/---

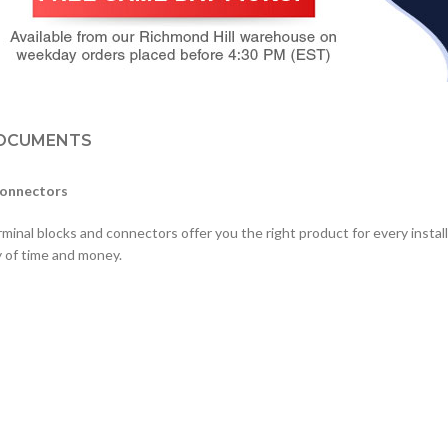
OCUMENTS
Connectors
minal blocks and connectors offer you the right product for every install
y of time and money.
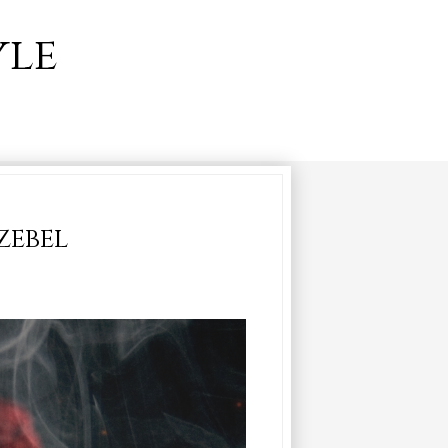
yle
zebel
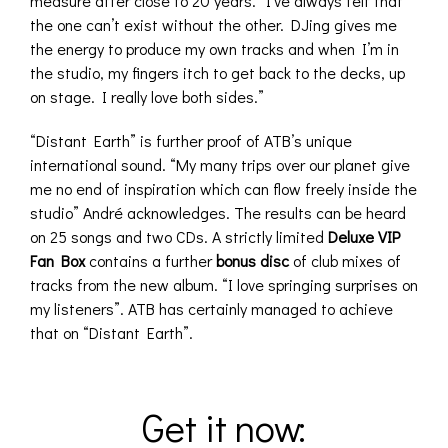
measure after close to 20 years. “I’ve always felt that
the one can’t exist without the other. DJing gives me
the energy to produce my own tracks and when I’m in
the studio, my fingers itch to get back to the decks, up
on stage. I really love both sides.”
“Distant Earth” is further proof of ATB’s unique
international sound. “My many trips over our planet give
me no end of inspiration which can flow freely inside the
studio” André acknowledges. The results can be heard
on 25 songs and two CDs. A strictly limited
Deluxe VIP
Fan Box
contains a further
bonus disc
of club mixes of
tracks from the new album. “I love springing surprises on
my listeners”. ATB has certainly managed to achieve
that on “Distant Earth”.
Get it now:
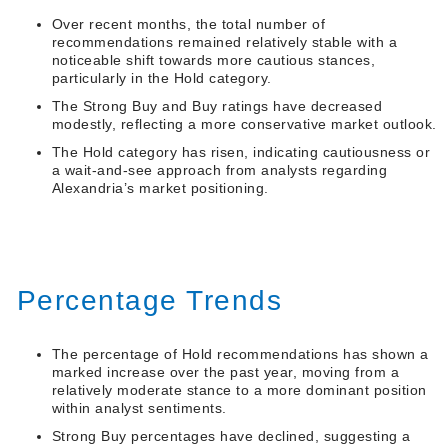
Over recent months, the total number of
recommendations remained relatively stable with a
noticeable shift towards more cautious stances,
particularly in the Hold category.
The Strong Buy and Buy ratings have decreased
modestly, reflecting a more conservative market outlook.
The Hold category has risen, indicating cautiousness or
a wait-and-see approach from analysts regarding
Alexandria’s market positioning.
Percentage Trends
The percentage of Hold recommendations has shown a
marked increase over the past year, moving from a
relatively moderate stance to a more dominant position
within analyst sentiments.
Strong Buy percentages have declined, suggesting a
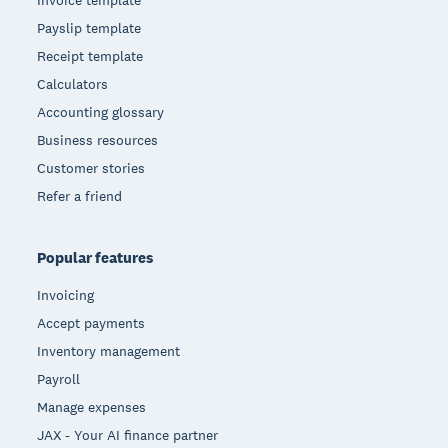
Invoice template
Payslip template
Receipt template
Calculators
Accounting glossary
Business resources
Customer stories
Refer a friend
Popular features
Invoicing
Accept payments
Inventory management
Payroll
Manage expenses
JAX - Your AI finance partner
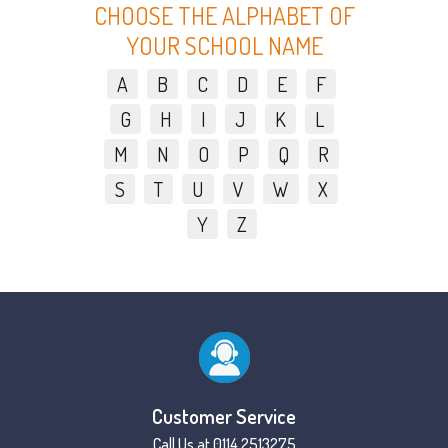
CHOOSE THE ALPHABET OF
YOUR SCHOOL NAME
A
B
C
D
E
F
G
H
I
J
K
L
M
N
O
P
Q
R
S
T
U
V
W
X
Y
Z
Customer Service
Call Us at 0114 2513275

\---

*What you should do:*
Extract all lines from the data in which "market" is found.

*Solution for this problem:*
modestly, reflecting a more conservative market outlook.
Alexandria’s market positioning.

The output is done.